> _Assignment_
Which lines of the entries below run from the one holding "Ana Sayfa (46, 382)" to the one holding "Actualité (82, 811)", inclusive? Set down exactly those lines and no others.
Provided data Start Marker
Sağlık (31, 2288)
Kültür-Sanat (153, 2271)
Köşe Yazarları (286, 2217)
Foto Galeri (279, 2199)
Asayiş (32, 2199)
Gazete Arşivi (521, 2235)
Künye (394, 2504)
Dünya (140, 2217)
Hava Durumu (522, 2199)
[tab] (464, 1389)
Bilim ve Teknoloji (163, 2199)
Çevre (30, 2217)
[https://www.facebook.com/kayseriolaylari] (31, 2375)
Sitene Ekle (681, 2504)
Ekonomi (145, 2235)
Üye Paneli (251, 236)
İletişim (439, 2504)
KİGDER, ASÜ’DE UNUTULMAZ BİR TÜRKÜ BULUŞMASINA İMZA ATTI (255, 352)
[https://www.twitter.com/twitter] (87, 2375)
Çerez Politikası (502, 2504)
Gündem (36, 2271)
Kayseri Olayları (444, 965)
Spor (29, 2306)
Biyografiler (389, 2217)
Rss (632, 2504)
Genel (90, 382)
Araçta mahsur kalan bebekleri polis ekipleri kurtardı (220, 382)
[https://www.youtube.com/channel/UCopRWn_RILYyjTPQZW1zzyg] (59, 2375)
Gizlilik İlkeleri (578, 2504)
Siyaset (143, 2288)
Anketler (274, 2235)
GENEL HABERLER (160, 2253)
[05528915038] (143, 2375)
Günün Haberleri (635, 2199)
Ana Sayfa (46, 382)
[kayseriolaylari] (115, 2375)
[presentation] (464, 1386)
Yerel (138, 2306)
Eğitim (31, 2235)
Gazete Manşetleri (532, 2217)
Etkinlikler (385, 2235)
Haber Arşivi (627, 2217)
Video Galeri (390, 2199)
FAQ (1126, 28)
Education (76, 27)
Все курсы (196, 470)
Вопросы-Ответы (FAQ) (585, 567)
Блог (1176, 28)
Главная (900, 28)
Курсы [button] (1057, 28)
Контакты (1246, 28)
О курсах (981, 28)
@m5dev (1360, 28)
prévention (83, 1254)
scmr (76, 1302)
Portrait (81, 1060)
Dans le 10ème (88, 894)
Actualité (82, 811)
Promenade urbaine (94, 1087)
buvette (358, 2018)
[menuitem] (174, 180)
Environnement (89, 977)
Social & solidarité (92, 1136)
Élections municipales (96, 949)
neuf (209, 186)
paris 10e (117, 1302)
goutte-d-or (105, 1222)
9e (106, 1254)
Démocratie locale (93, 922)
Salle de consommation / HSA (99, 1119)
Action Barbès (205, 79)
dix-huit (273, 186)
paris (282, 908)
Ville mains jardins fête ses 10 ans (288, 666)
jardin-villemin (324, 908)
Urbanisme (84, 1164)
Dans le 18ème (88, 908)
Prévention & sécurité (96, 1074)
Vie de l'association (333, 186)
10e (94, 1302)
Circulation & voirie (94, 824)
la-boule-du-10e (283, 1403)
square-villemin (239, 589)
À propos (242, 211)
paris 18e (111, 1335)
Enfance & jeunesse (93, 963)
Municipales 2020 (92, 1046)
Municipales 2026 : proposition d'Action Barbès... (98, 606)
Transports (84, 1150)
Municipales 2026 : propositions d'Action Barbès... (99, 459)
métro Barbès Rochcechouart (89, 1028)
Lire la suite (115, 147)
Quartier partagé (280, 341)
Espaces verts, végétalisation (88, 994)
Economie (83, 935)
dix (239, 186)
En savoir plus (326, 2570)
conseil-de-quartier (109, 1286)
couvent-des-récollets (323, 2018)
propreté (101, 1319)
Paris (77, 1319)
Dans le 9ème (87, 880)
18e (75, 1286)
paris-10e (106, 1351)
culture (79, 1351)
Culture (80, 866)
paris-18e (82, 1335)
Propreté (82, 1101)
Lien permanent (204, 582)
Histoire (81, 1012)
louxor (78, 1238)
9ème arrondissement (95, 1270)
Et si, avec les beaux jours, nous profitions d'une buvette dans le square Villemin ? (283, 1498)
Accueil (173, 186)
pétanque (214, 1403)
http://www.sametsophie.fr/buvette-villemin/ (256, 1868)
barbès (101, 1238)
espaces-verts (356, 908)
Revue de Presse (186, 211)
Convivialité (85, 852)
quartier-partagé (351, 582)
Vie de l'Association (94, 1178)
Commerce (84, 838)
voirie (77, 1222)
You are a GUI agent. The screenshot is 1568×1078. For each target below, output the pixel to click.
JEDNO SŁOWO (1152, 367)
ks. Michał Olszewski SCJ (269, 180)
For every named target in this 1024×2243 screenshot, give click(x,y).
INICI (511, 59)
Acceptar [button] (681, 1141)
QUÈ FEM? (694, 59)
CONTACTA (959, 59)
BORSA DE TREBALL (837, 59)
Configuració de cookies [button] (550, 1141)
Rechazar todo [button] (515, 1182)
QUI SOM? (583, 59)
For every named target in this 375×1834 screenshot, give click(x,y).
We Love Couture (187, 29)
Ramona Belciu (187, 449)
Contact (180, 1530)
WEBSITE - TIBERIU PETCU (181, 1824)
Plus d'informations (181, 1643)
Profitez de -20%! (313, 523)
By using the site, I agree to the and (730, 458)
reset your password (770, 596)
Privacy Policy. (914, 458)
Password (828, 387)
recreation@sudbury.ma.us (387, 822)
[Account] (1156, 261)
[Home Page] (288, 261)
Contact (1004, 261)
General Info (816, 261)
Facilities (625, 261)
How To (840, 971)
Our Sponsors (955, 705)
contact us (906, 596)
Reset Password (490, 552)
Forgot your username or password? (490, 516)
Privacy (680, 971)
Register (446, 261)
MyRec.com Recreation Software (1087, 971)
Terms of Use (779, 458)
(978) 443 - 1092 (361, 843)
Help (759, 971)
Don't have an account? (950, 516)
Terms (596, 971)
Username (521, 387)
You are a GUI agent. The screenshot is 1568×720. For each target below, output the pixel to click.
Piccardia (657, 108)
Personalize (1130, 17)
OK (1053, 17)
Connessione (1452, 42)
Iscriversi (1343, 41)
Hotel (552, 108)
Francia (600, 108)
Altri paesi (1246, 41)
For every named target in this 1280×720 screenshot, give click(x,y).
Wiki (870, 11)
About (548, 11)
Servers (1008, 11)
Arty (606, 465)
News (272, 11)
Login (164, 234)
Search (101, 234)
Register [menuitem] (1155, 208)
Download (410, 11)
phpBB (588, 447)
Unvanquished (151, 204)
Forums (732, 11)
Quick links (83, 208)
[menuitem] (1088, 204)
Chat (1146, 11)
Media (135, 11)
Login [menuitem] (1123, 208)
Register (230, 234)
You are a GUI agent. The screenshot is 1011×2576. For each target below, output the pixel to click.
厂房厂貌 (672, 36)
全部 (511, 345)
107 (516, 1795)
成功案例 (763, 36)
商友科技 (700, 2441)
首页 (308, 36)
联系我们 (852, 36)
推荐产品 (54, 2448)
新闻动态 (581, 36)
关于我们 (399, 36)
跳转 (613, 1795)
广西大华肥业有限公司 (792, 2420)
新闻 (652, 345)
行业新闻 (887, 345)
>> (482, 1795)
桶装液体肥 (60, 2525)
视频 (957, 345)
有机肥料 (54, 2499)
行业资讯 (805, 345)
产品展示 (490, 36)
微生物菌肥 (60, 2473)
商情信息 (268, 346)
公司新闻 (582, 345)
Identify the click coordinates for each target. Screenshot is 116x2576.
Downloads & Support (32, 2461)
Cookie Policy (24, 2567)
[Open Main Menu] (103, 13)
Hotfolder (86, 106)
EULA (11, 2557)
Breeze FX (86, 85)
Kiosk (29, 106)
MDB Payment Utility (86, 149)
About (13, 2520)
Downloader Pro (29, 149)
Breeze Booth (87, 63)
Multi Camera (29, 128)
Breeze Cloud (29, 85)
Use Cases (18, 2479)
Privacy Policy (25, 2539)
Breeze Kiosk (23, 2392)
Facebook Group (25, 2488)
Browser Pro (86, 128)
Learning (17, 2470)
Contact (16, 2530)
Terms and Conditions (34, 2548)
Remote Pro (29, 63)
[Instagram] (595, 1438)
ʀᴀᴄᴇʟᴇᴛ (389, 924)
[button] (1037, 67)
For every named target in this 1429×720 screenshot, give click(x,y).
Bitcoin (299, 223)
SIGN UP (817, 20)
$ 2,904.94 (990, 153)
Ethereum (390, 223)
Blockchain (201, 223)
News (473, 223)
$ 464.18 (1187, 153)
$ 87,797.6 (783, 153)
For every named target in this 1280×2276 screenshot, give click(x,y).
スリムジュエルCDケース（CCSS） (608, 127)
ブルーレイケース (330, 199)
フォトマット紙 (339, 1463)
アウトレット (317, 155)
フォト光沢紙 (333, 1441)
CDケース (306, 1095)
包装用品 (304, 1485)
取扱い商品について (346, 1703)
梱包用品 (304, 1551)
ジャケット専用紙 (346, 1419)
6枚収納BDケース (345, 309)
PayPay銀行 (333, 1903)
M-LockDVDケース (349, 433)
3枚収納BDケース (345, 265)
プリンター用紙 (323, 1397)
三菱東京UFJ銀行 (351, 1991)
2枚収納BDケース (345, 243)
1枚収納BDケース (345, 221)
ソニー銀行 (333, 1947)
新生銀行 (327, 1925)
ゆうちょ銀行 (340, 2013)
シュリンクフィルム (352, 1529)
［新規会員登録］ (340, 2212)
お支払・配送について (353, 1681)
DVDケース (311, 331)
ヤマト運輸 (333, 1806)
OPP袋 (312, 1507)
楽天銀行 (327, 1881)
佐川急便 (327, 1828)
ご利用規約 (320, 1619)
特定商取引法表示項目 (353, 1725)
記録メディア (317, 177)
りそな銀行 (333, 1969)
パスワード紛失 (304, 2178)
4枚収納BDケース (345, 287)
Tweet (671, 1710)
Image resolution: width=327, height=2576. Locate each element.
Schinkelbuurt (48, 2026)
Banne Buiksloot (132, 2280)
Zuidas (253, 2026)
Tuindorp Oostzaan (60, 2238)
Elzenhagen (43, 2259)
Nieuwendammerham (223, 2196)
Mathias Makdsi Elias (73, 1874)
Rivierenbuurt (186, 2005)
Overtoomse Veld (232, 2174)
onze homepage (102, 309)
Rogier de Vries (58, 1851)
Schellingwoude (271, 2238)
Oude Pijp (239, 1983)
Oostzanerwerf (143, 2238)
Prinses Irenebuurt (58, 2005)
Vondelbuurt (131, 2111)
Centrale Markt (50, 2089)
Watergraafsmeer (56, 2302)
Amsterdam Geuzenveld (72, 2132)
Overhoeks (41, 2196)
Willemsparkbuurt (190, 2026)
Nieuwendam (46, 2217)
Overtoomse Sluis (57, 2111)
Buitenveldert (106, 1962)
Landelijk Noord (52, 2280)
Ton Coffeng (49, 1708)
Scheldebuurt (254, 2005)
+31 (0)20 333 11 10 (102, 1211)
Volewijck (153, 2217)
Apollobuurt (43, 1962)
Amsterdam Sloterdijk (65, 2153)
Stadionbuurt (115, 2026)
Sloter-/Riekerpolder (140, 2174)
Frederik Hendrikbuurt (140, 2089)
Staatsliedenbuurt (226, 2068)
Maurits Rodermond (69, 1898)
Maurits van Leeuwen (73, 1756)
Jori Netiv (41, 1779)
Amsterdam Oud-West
Provided data End Marker
> _Completed task_
Ana Sayfa (46, 382)
[kayseriolaylari] (115, 2375)
[presentation] (464, 1386)
Yerel (138, 2306)
Eğitim (31, 2235)
Gazete Manşetleri (532, 2217)
Etkinlikler (385, 2235)
Haber Arşivi (627, 2217)
Video Galeri (390, 2199)
FAQ (1126, 28)
Education (76, 27)
Все курсы (196, 470)
Вопросы-Ответы (FAQ) (585, 567)
Блог (1176, 28)
Главная (900, 28)
Курсы [button] (1057, 28)
Контакты (1246, 28)
О курсах (981, 28)
@m5dev (1360, 28)
prévention (83, 1254)
scmr (76, 1302)
Portrait (81, 1060)
Dans le 10ème (88, 894)
Actualité (82, 811)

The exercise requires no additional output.